7. The forward transform unit of claim 1, wherein the input buffer and the output buffer are first-in-first-out queue buffers.

8. An inverse transform unit performing Winograd convolution, comprising:

an input buffer for receiving and temporarily storing the multiply-by-multiply-align data based on the input bandwidth;

2 adder groups for performing addition operations on the multiply-by-bit data to generate convolution results; and

an output buffer for temporarily storing and outputting the convolution result based on an output bandwidth;

9. The inverse transform unit of claim 8, wherein each group of adders includes 16 adders to add in a particular order in the channel direction of the bit-multiplied data.

10. The inverse transform unit of claim 9, wherein the specific order is an addition of first calculating a left-times matrix of a Winograd convolution and then calculating a right-times matrix of the Winograd convolution.

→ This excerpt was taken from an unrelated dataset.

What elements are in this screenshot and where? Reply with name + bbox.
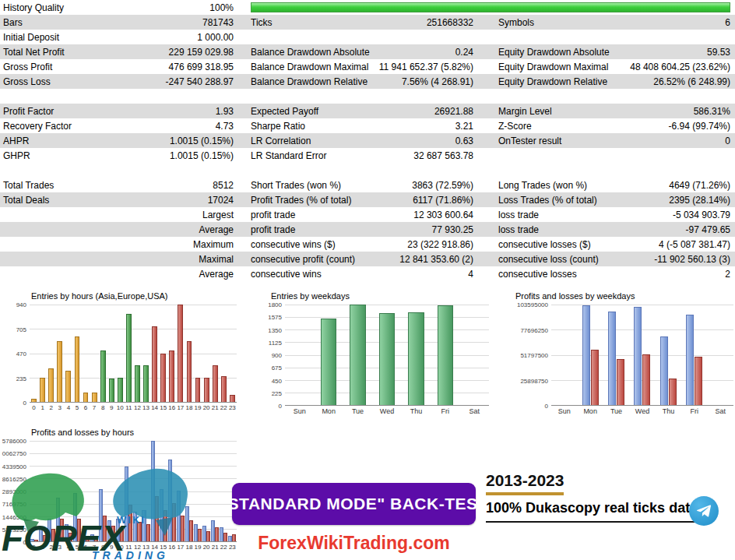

11. The inverse transform unit of claim 9, wherein each adder is an FP32 adder.

12. The inverse transform unit of claim 11, wherein the input bandwidth and the output bandwidth are l x 32 bits, the computation power is 2 x l floating point operations performed per second, where l is a vectorization length.

13. The inverse transform unit of claim 8, further comprising a register file to fetch the bit-aligned multiplier data from the input buffer and store to a particular address to become an add operand from which the set of adders reads the add operand for an add operation in an inverse transform.

14. The inverse transform unit of claim 8, wherein the input buffer and the output buffer are first-in-first-out queue buffers.

15. An integrated circuit device comprising a forward transform unit according to any one of claims 1 to 7 and an inverse transform unit according to any one of claims 8 to 14.

16. A board card comprising the integrated circuit device of claim 15.